Kalispell’s Lone Mayor Candidate Stakes Out Positions

By Beacon Staff

Judging from his first appearance in the limelight as the uncontested mayor of Kalispell, Mark Johnson appears confident and well prepared for his first foray into public service.

Just over a month away from the municipal election, Johnson and six other candidates for the city council gave public stump speeches to members of the community last week, appearing at the monthly Kalispell Chamber of Commerce luncheon Sept. 24.

Johnson, a political newcomer born and raised in Whitefish with a background as a financial advisor, provided residents a first glimpse of their presumptive future mayor, saying he’s eager to wield the gavel with the power of a bat.

He did not shy away from thorny subjects or bold statements.

Johnson infused a fresh perspective into the roiling debate over whether to seek federal funding to upgrade the 84-year-old airport in south Kalispell, a contentious decision that voters will settle Nov. 5.

Johnson, who described himself as pro-business and fiscally conservative, sided with the Chamber of Commerce’s official stance in support of the airport upgrades, saying he would most likely vote in favor of updating the site, contingent on there being secured financing before any projects go forward.

Johnson said his decision largely hinges on the city’s responsibility to maintain the site’s safety standards, and the risk that if federal funding is not used then Kalispell could get stuck paying $1.6 million for those improvements in the future.

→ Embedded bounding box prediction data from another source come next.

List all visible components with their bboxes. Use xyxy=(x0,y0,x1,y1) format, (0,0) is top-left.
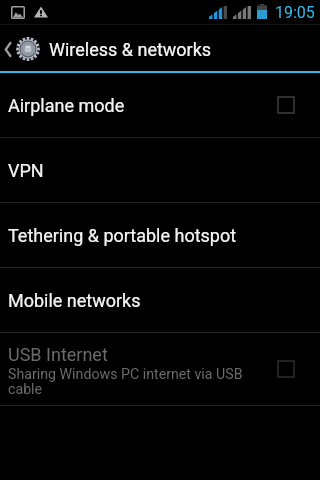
button[interactable]: USB Internet xyxy=(0,333,320,405)
staticText: Tethering & portable hotspot xyxy=(8,225,237,246)
staticText: Sharing Windows PC internet via USB cabl… xyxy=(8,367,248,397)
staticText: 19:05 xyxy=(275,3,315,22)
staticText: Mobile networks xyxy=(8,290,141,311)
button[interactable]: Airplane mode xyxy=(0,73,320,137)
staticText: VPN xyxy=(8,160,44,181)
staticText: Wireless & networks xyxy=(49,39,212,60)
staticText: USB Internet xyxy=(8,344,108,365)
staticText: Airplane mode xyxy=(8,95,125,116)
button[interactable]: Mobile networks xyxy=(0,268,320,332)
button[interactable]: VPN xyxy=(0,138,320,202)
button[interactable]: USB Internet checkbox xyxy=(268,351,304,387)
button[interactable]: Airplane mode checkbox xyxy=(268,87,304,123)
button[interactable]: Tethering & portable hotspot xyxy=(0,203,320,267)
button[interactable]: Navigate up xyxy=(0,25,42,73)
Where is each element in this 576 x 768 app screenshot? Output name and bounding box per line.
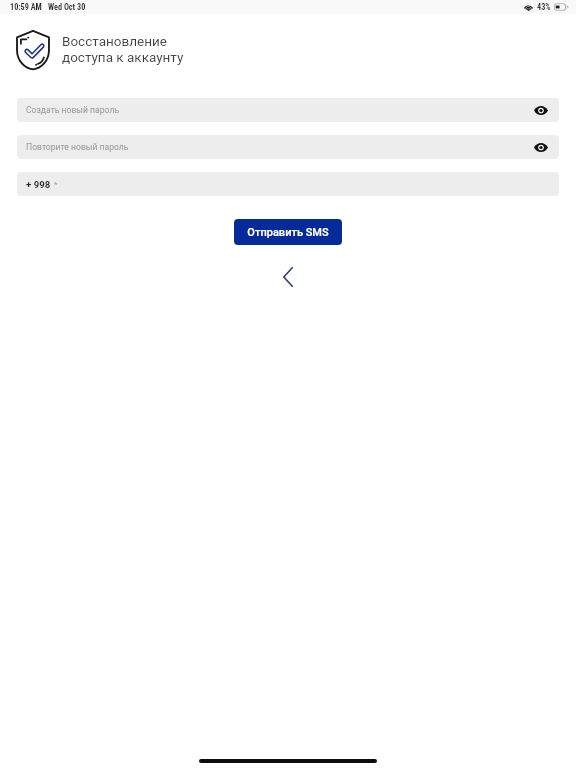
button[interactable]: Show password [532,138,550,156]
button[interactable]: Отправить SMS [234,219,342,245]
staticText: 10:59 AM [10,2,42,12]
button[interactable]: Создать новый пароль [17,98,559,122]
staticText: Отправить SMS [247,226,329,239]
staticText: Wed Oct 30 [48,2,86,12]
other: Account security shield [16,30,50,70]
button[interactable]: Show password [532,101,550,119]
button[interactable]: Повторите новый пароль [17,135,559,159]
button[interactable]: + 998 [17,172,559,196]
staticText: Восстановление [62,33,167,49]
staticText: * [54,180,58,189]
staticText: доступа к аккаунту [62,49,184,65]
staticText: 43% [537,2,551,12]
staticText: Создать новый пароль [26,105,120,115]
staticText: + 998 [26,179,51,190]
staticText: Повторите новый пароль [26,142,129,152]
button[interactable]: Back [272,261,304,293]
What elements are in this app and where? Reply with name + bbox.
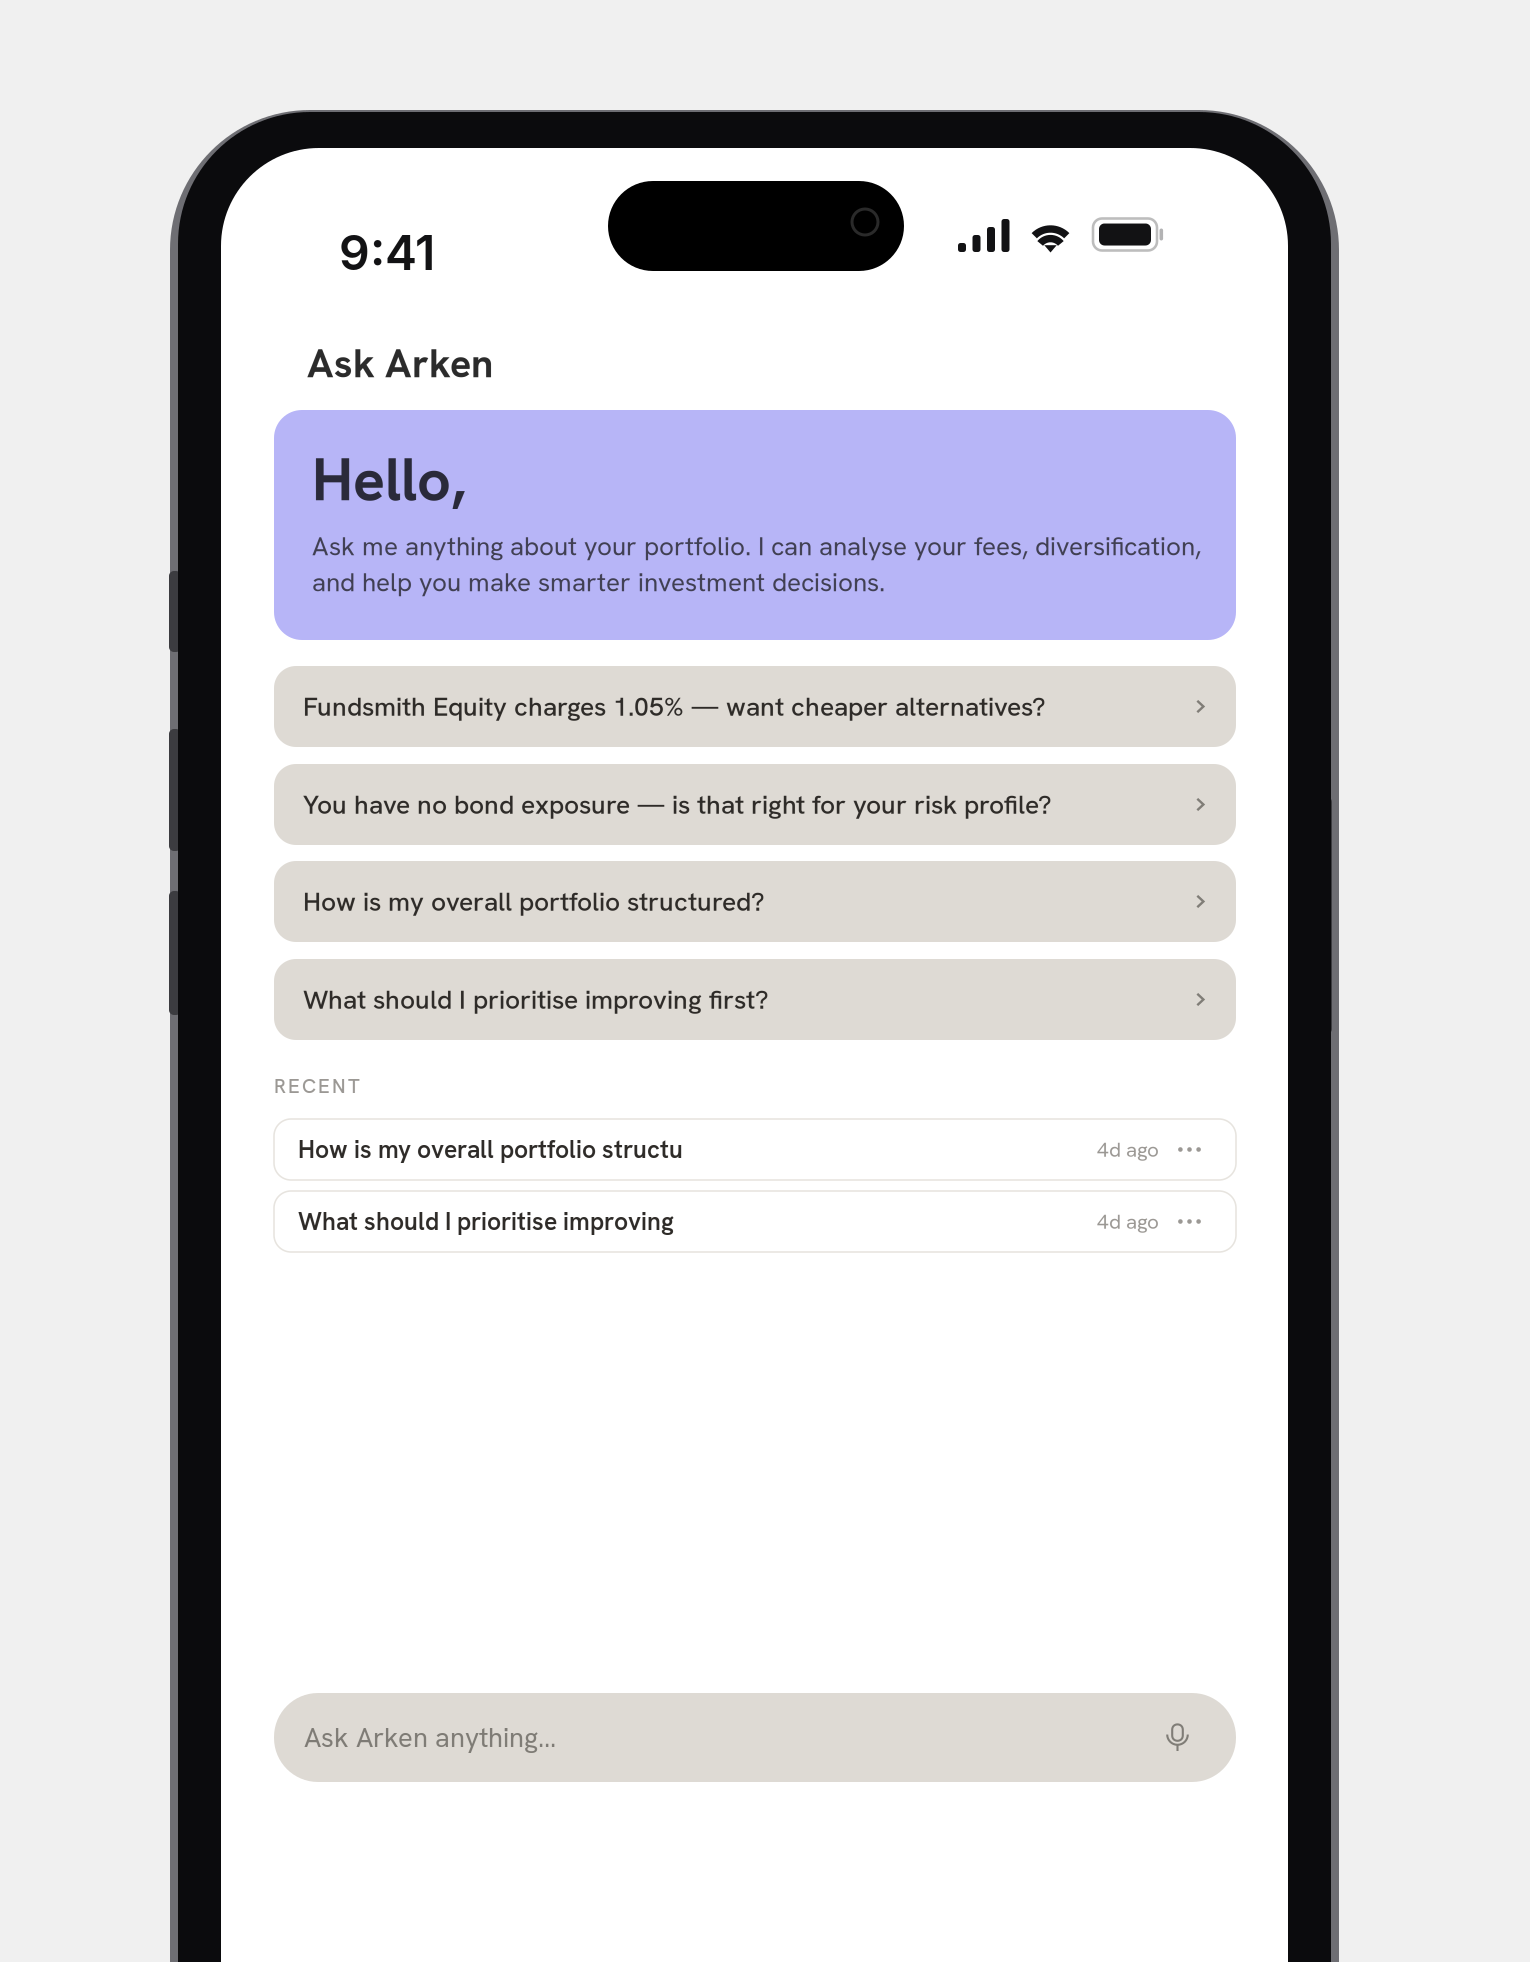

“If we don’t expand and we don’t have a safe runway, we will have to spend millions out of what fund? Where does that money come from?” he asked the crowd inside the Red Lion Hotel conference room.

In regards to the longstanding issue, Johnson took the current council to task for “its failure to lead,” pointing at multiple back-and-forth votes, “flawed” studies and the recent inability to provide voters with a summary of facts.

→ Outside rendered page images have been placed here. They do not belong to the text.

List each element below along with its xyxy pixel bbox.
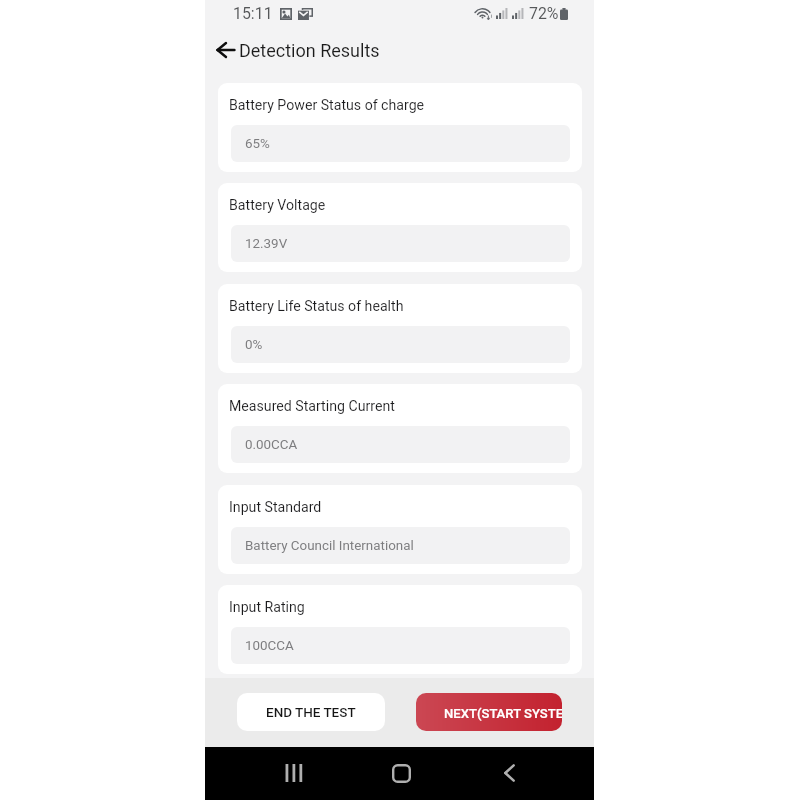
staticText: Battery Council International xyxy=(245,538,414,554)
staticText: Battery Life Status of health xyxy=(229,298,404,315)
staticText: NEXT(START SYSTEM TEST) xyxy=(444,706,562,721)
staticText: Measured Starting Current xyxy=(229,398,395,415)
staticText: 100CCA xyxy=(245,638,294,654)
button[interactable]: Recent apps xyxy=(272,753,312,793)
staticText: Battery Power Status of charge xyxy=(229,97,425,114)
button[interactable]: Measured Starting Current xyxy=(218,384,582,473)
staticText: 12.39V xyxy=(245,236,288,252)
button[interactable]: Battery Life Status of health xyxy=(218,284,582,373)
button[interactable]: Home xyxy=(381,753,421,793)
staticText: 0.00CCA xyxy=(245,437,298,453)
button[interactable]: NEXT(START SYSTEM TEST) xyxy=(416,693,562,731)
staticText: 15:11 xyxy=(233,4,273,23)
staticText: Input Standard xyxy=(229,499,322,516)
staticText: Battery Voltage xyxy=(229,197,326,214)
staticText: Input Rating xyxy=(229,599,305,616)
button[interactable]: Input Standard xyxy=(218,485,582,574)
button[interactable]: END THE TEST xyxy=(237,693,385,731)
staticText: 65% xyxy=(245,136,270,152)
staticText: 0% xyxy=(245,337,263,353)
staticText: END THE TEST xyxy=(266,704,356,720)
button[interactable]: Battery Power Status of charge xyxy=(218,83,582,172)
staticText: 72% xyxy=(529,4,559,23)
button[interactable]: Battery Voltage xyxy=(218,183,582,272)
button[interactable]: Back xyxy=(489,753,529,793)
button[interactable]: Back xyxy=(209,33,243,67)
button[interactable]: Input Rating xyxy=(218,585,582,674)
staticText: Detection Results xyxy=(239,40,380,61)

“They have not dug in and found the answers to make a good decision,” he said. “Now they’re expecting us to make an uneducated decision.”

Johnson did praise the council for its efforts in other areas, most notably the financial rebound that has occurred through the recession. From 2009 to present, the city has built back its reserve fund from $246,000 to $1.9 million.

“This council has done a tremendous job,” he said.

Johnson, who moved back to the Flathead Valley in 1995, explained his reasoning for running as a selfish one; he has seven kids and wants them to stay in Kalispell and find good jobs, which means helping the city flourish as the Flathead Valley’s business hub.

“I’m hoping to use this position to benefit business people in the valley and the city of Kalispell,” he said.

He raised concerns about city regulations and impact fees that potentially stifle business and create inequalities, and said he supports repealing the state’s business equipment tax.

“We need a fair and equal tax system within the state of Montana,” he said.

He also expressed support for a local option sales tax, similar to Whitefish’s, which reduces residents’ property taxes to counterbalance a percentage fee on purchases to pay for infrastructure like roads. State law currently prohibits a city the size of Kalispell from implementing a local option sales tax, which is common among resort towns.

“I want to be an effective leader as mayor,” he said. “I want to be able to go down to Helena and tell the Legislature down there the people of Kalispell need these things.”